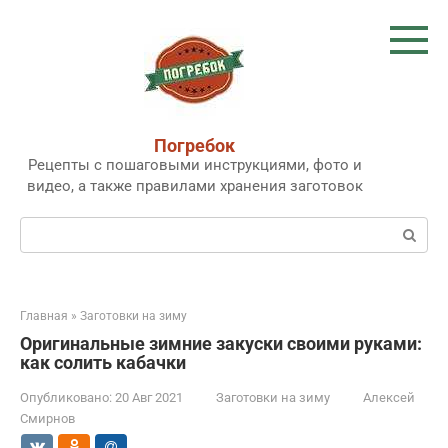
Перейти
к
контенту
Погребок
Рецепты с пошаговыми инструкциями, фото и
видео, а также правилами хранения заготовок
Поиск:
Главная
»
Заготовки на зиму
Оригинальные зимние закуски своими руками:
как солить кабачки
Опубликовано:
20 Авг 2021
Заготовки на зиму
Алексей
Смирнов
####################
**Action item**:
Without the pictures, write out the whole listing above exactly as it appears.

**Response area**:
Перейти
к
контенту
Погребок
Рецепты с пошаговыми инструкциями, фото и
видео, а также правилами хранения заготовок
Поиск:
Главная
»
Заготовки на зиму
Оригинальные зимние закуски своими руками:
как солить кабачки
Опубликовано:
20 Авг 2021
Заготовки на зиму
Алексей
Смирнов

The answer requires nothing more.